Limitations in research

Although we have enough chest trauma patients, the sample size of SSRF patients is still small. We used EIT in trauma patients in recent years, so we deleted many SSRF pateints with lack of available data. We believed more enrolled patients could make more credible results. Many previous studies utilized questionnaires to evaluate surgical outcomes.
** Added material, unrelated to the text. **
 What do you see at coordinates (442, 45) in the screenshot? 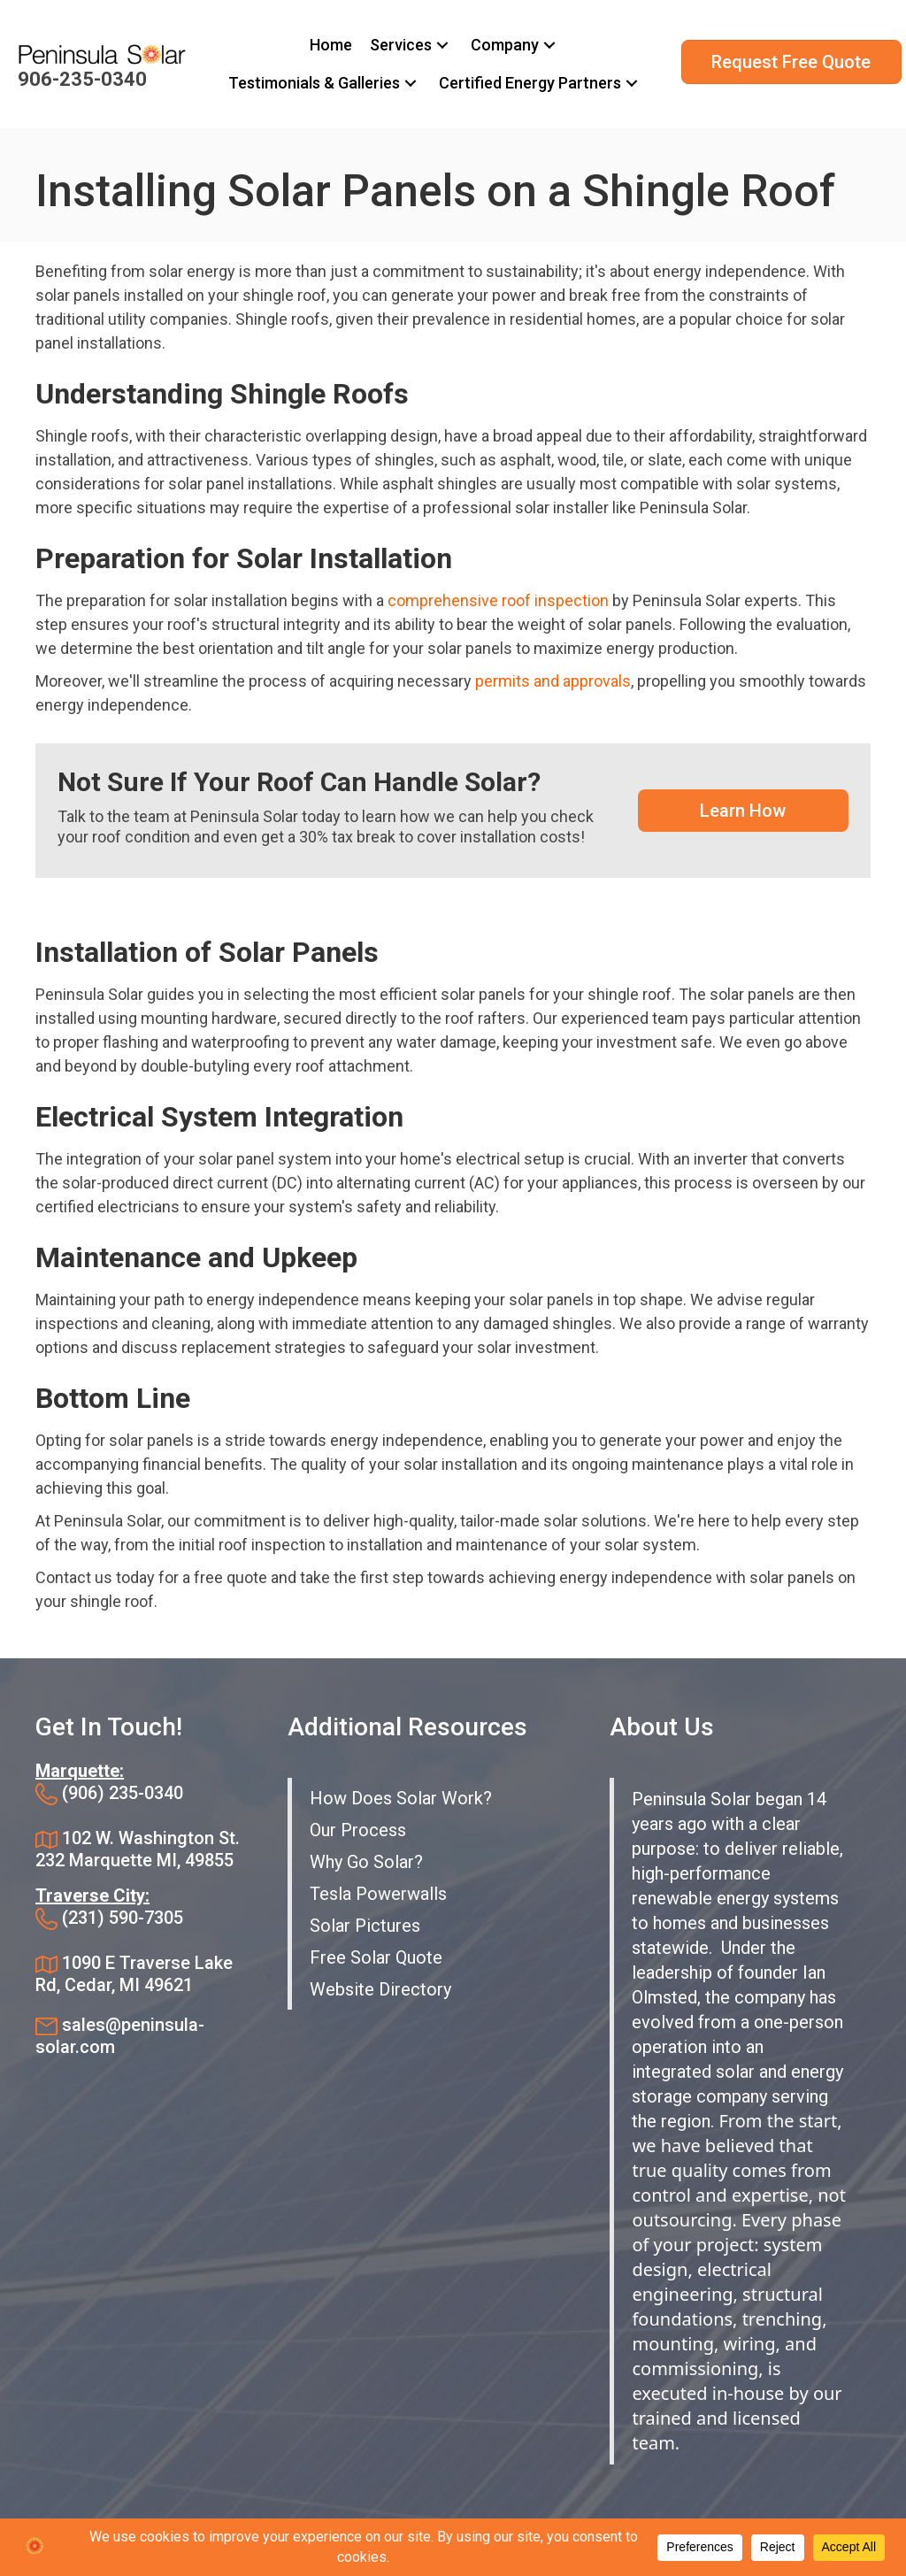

But this is hard to respond real situations with many biases. In this study, we have two nurse practitioners to perform EIT and record the data. We believed the difference of their technique errors was low. The hospital stay or ICU stay might be influenced and delayed by clinical practices or family support. This study is also a retrospective study in a single institute medical center. In the future, we will enroll more patients for statistical analysis despite of current meaningful results. This is a novel study about the utilization of EIT in trauma patients. There is lack of prior research studies on this topic. We hoped more and more studies of EIT in trauma patients in the future can support our conclusions.

Conclusions

In patients with major thoracic injury, older age and higher revised trauma scales are associated with higher mortality rates. RTS is the significant score for evaluation of survival in severe chest trauma patients. The advantages of thoracoscopy or video-assisted thoracoscopic surgery was to help clearance of pleural cavity for better expansion of lung and prevention of empyema. Thoracoscopic assisted SSRF also reduced the ICU length of stay and helped patients to get better ventilation by EIT measurment. Therefore, thoracoscopic-assisted rib fixation with titanium plates and screws is feasible and suggested in severe chest trauma cases.